Rei memintaku menemaninya dalam sebuah pesta ulang tahun perusahaan konstruksi milik rekannya. Ini pertama kalinya kami tampil sebagai pasangan suami istri di khalayak umum setelah tiga bulan menikah.
"Aku akan membunuh Diana karna dia memberikanmu pakaian seperti ini!" Geram Rei di telingaku. Aku hanya bisa tersenyum simpul. Dia amat marah saat aku melepas mantelku dan melihat gaun yang kukenakan dibaliknya. Gaun putih yang mengekspos seluruh punggungku hingga pinggang.
"Kau sendiri yang merekomendasikan Diana padaku." Cibirku tak mau kalah. Dia memaksaku untuk beli gaun baru untuk pesta ulang tahun serta peresmian kantor baru perusahaan konstruksi dari teman Rei.

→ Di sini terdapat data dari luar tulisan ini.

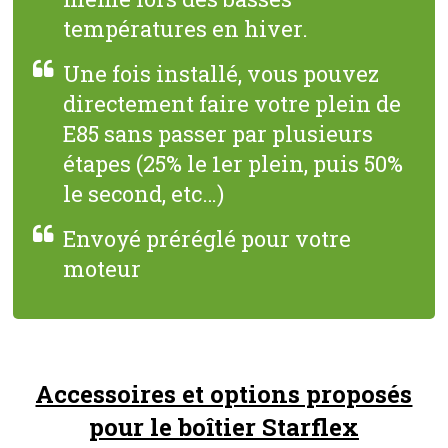
températures en hiver.
Une fois installé, vous pouvez
directement faire votre plein de
E85 sans passer par plusieurs
étapes (25% le 1er plein, puis 50%
le second, etc…)
Envoyé préréglé pour votre
moteur
Accessoires et options proposés
pour le boîtier Starflex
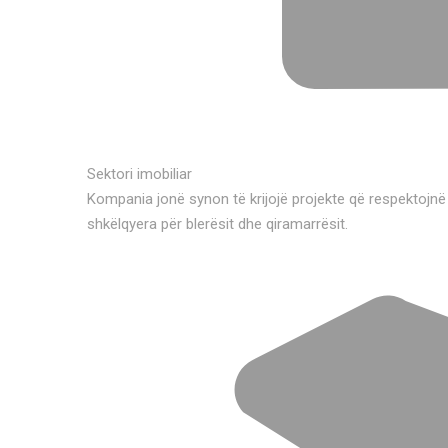
Sektori imobiliar
Kompania jonë synon të krijojë projekte që respektojnë
shkëlqyera për blerësit dhe qiramarrësit.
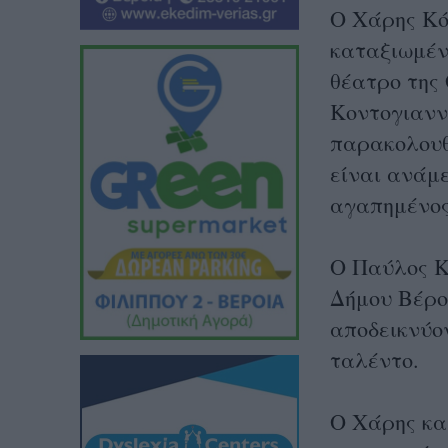
Ο Χάρης Κό
καταξιωμέν
θέατρο της
Κοντογιαννί
παρακολουθ
είναι ανάμ
αγαπημένος
Ο Παύλος Κ
Δήμου Βέροι
αποδεικνύο
ταλέντο.
Ο Χάρης κα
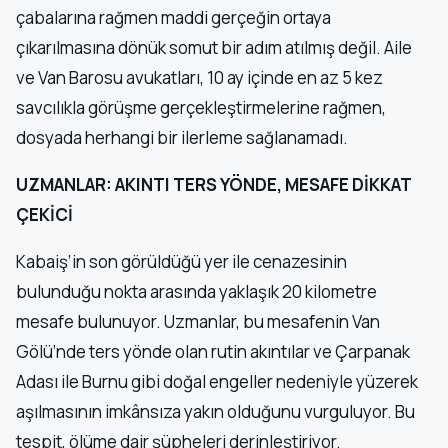
çabalarına rağmen maddi gerçeğin ortaya
çıkarılmasına dönük somut bir adım atılmış değil. Aile
ve Van Barosu avukatları, 10 ay içinde en az 5 kez
savcılıkla görüşme gerçekleştirmelerine rağmen,
dosyada herhangi bir ilerleme sağlanamadı.
UZMANLAR: AKINTI TERS YÖNDE, MESAFE DİKKAT
ÇEKİCİ
Kabaiş’in son görüldüğü yer ile cenazesinin
bulunduğu nokta arasında yaklaşık 20 kilometre
mesafe bulunuyor. Uzmanlar, bu mesafenin Van
Gölü’nde ters yönde olan rutin akıntılar ve Çarpanak
Adası ile Burnu gibi doğal engeller nedeniyle yüzerek
aşılmasının imkânsıza yakın olduğunu vurguluyor. Bu
tespit, ölüme dair şüpheleri derinleştiriyor.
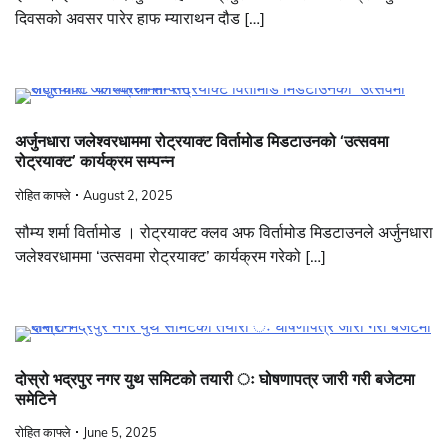
दिवसको अवसर पारेर हाफ म्याराथन दौड […]
अर्जुनधारा जलेश्वरधाममा रोट्रयाक्ट विर्तामोड मिडटाउनको ‘उत्सवमा
रोट्रयाक्ट’ कार्यक्रम सम्पन्न
रोहित काफ्ले
August 2, 2025
सौम्य शर्मा विर्तामोड । रोट्रयाक्ट क्लव अफ विर्तामोड मिडटाउनले अर्जुनधारा
जलेश्वरधाममा ‘उत्सवमा रोट्रयाक्ट’ कार्यक्रम गरेको […]
दोस्रो भद्रपुर नगर युथ समिटको तयारी ः घोषणापत्र जारी गरी बजेटमा
समेटिने
रोहित काफ्ले
June 5, 2025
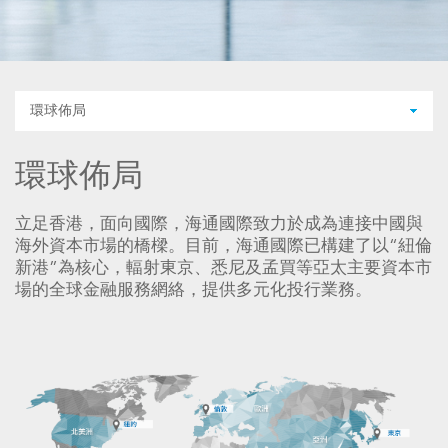
環球佈局
環球佈局
立足香港，面向國際，海通國際致力於成為連接中國與
海外資本市場的橋樑。目前，海通國際已構建了以“紐倫
新港”為核心，輻射東京、悉尼及孟買等亞太主要資本市
場的全球金融服務網絡，提供多元化投行業務。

Aku menyukai gaun ini kok, memeluk tubuhku dengan pas dan memamerkan lekukku dengan tepat. Diana memang yang terbaik.
"Seharusnya aku ikut saja ke butik dan memilihkanmu baju yang tepat." Nada tak suka masih keluar dari mulut Rei. Ia menggiringku dari belakang untuk menutup punggungku. "Akan kucongkel mata sialan yang memandang punggung telanjangmu." Lebay.
"Jangan berlebihan deh.. kau nggak liat semua wanita yang ada disini memakai gaun yang berpotongan hampir sama denganku? Malah ada yang lebih parah." Kuperhatikan sekelilingku dan menemukan beberapa wanita memakai gaun yang sama sekali kekurangan bahan. Minim dan tipis.
MC mulai membuka acara malam ini secara singkat, dilanjutkan dengan prakata dari si empunya acara. Roan Adiyaksa adalah orang baru di bidangnya, ia melanjutkan bisnis ayahnya baru beberapa bulan ini menurut cerita Rei. Dulunya ia adalah pekerja lepas di sebuah perusahaan periklanan skala menengah milik ayah gadis yang sekarang ini menjadi istrinya.
"Selamat Ro."
"Terimakasih Raihan.." Rei menyalami pria seumurannya dan dibalas dengan hangat oleh pria itu. Pria dengan wajah tirus dan jambang cukup tebal itu terlihat seperti bukan seora presdir perusahaan konstruksi.
"Mana istrimu?" tanya Rei.
"Zeelam sedang mengikuti pameran di Malaysia bersama Candra." Waow.. istrinya pasti seorang seniman. Nggak bisa dibandingin deh sama aku, aku cuman nebeng di perusahaan Rei doang.
"Kau tak cemburu?" tanya Rei menggoda.
"Enggaklah.. kalaupun Candra berani nyentuh Zeelam, Cika pasti sudah lebih mendahuluiku membunuh pria itu." Sudah dua kali aku mendengar dua kata ancaman pembunuhan malam ini. Kenapa para pria selalu sensi sih! "Istrimu?" Roan menunjukku dengan mata hijaunya.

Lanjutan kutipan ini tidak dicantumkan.